*** Block opens ***

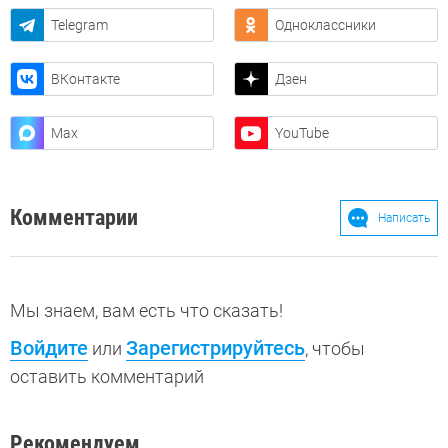
Telegram
Одноклассники
ВКонтакте
Дзен
Max
YouTube
Комментарии
Написать
Мы знаем, вам есть что сказать!
Войдите
Зарегистрируйтесь
или
, чтобы
оставить комментарий
Рекомендуем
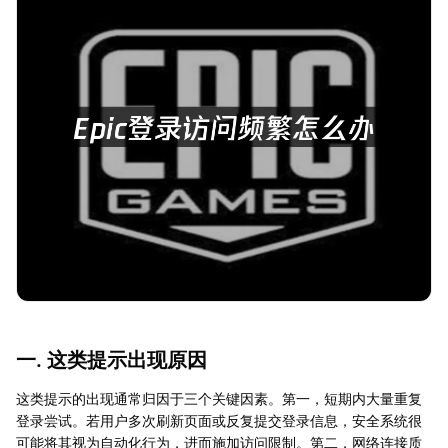
一. 这类提示出现原因
这类提示的出现通常归因于三个关键因素。第一，短期内大量重复
登录尝试。若用户多次刷新页面或反复提交登录信息，安全系统很
可能将其视为自动化行为，进而施加访问限制。第二，网络连接质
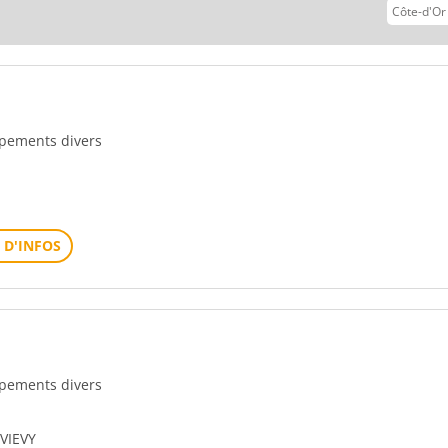
vant
uipements divers
 D'INFOS
uipements divers
VIEVY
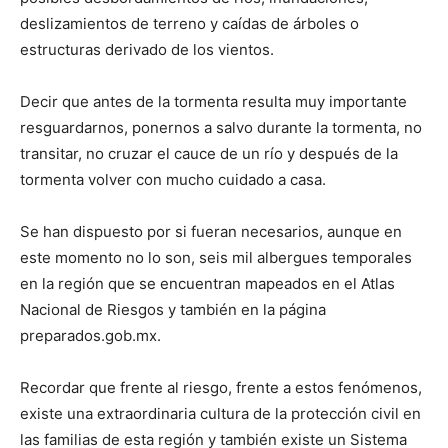
deslizamientos de terreno y caídas de árboles o
estructuras derivado de los vientos.
Decir que antes de la tormenta resulta muy importante
resguardarnos, ponernos a salvo durante la tormenta, no
transitar, no cruzar el cauce de un río y después de la
tormenta volver con mucho cuidado a casa.
Se han dispuesto por si fueran necesarios, aunque en
este momento no lo son, seis mil albergues temporales
en la región que se encuentran mapeados en el Atlas
Nacional de Riesgos y también en la página
preparados.gob.mx.
Recordar que frente al riesgo, frente a estos fenómenos,
existe una extraordinaria cultura de la protección civil en
las familias de esta región y también existe un Sistema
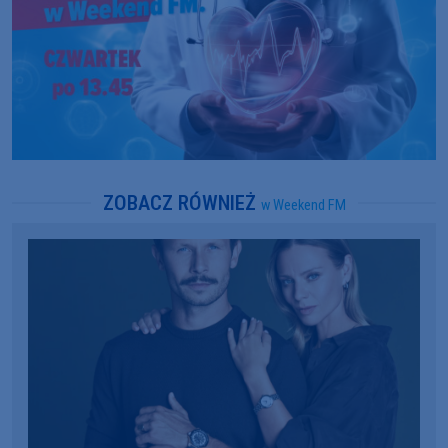
ZOBACZ RÓWNIEŻ
w Weekend FM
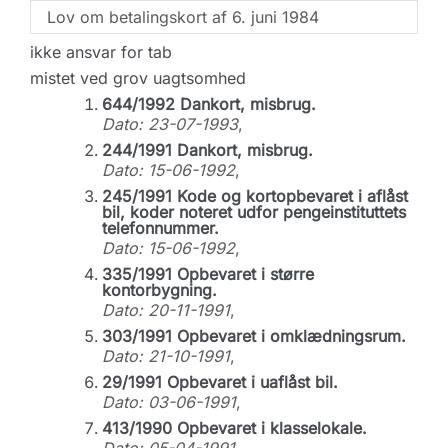
Lov om betalingskort af 6. juni 1984
ikke ansvar for tab
mistet ved grov uagtsomhed
644/1992 Dankort, misbrug.
Dato: 23-07-1993
,
244/1991 Dankort, misbrug.
Dato: 15-06-1992
,
245/1991 Kode og kortopbevaret i aflåst
bil, koder noteret udfor pengeinstituttets
telefonnummer.
Dato: 15-06-1992
,
335/1991 Opbevaret i større
kontorbygning.
Dato: 20-11-1991
,
303/1991 Opbevaret i omklædningsrum.
Dato: 21-10-1991
,
29/1991 Opbevaret i uaflåst bil.
Dato: 03-06-1991
,
413/1990 Opbevaret i klasselokale.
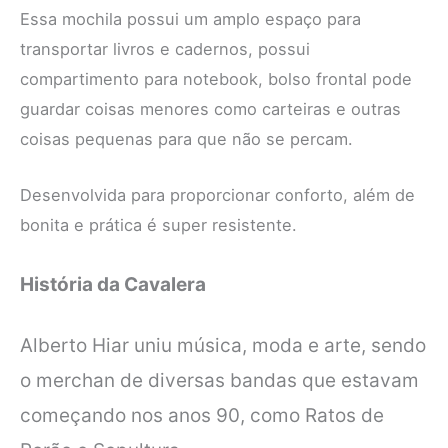
Essa mochila possui um amplo espaço para
transportar livros e cadernos, possui
compartimento para notebook, bolso frontal pode
guardar coisas menores como carteiras e outras
coisas pequenas para que não se percam.
Desenvolvida para proporcionar conforto, além de
bonita e prática é super resistente.
História da
Cavalera
Alberto Hiar uniu música, moda e arte, sendo
o merchan de diversas bandas que
estavam
começando nos anos 90, como Ratos de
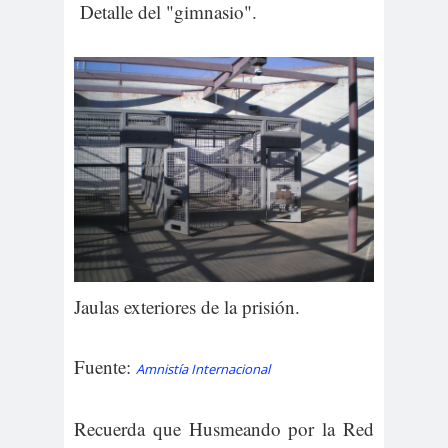
Detalle del "gimnasio".
Jaulas exteriores de la prisión.
Fuente:
Amnistía Internacional
Recuerda que Husmeando por la Red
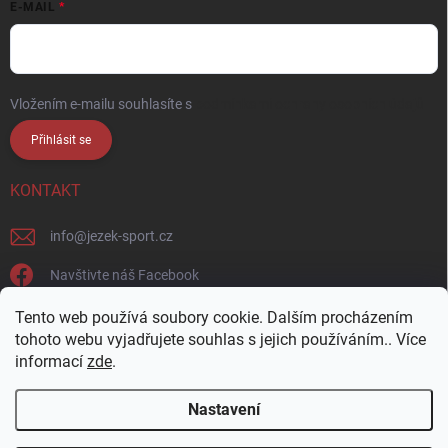
E-MAIL
Vložením e-mailu souhlasíte s
podmínkami ochrany osobních údajů
Přihlásit se
KONTAKT
info
@
jezek-sport.cz
Navštivte náš Facebook
jezek_sport_np/
Tento web používá soubory cookie. Dalším procházením
tohoto webu vyjadřujete souhlas s jejich používáním.. Více
informací
zde
.
Nastavení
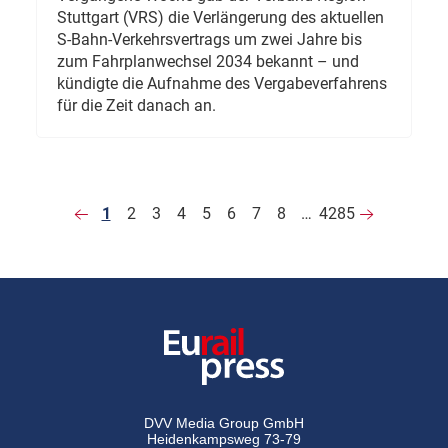
Stuttgart (VRS) die Verlängerung des aktuellen
S-Bahn-Verkehrsvertrags um zwei Jahre bis
zum Fahrplanwechsel 2034 bekannt – und
kündigte die Aufnahme des Vergabeverfahrens
für die Zeit danach an.
1
2
3
4
5
6
7
8
…
4285
DVV Media Group GmbH
Heidenkampsweg 73-79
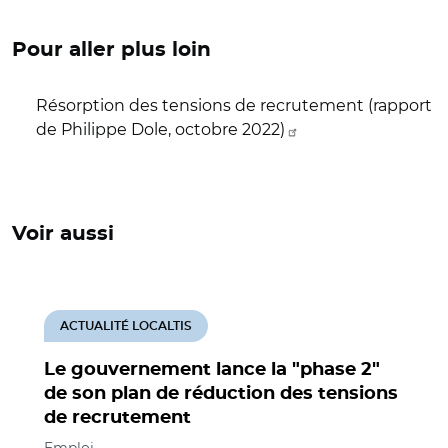
Pour aller plus loin
Résorption des tensions de recrutement (rapport
de Philippe Dole, octobre 2022)
Voir aussi
ACTUALITÉ LOCALTIS
Le gouvernement lance la "phase 2"
de son plan de réduction des tensions
de recrutement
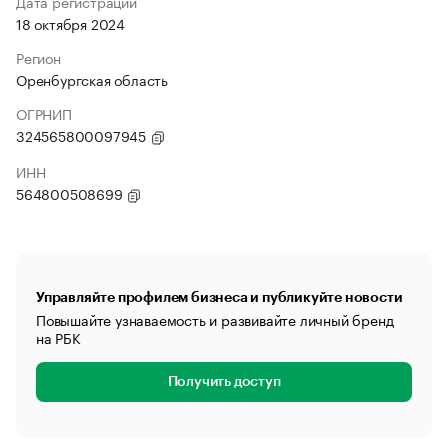
Дата регистрации
18 октября 2024
Регион
Оренбургская область
ОГРНИП
324565800097945
ИНН
564800508699
Управляйте профилем бизнеса и публикуйте новости
Повышайте узнаваемость и развивайте личный бренд
на РБК
Получить доступ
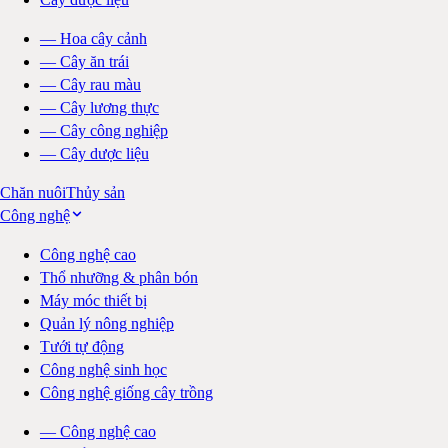
—
Hoa cây cảnh
—
Cây ăn trái
—
Cây rau màu
—
Cây lương thực
—
Cây công nghiệp
—
Cây dược liệu
Chăn nuôi
Thủy sản
Công nghệ
Công nghệ cao
Thổ nhưỡng & phân bón
Máy móc thiết bị
Quản lý nông nghiệp
Tưới tự động
Công nghệ sinh học
Công nghệ giống cây trồng
—
Công nghệ cao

*** Block closes ***

Problem.
State only the number of lines in these entries that contain "existe".

Exercise answer.
2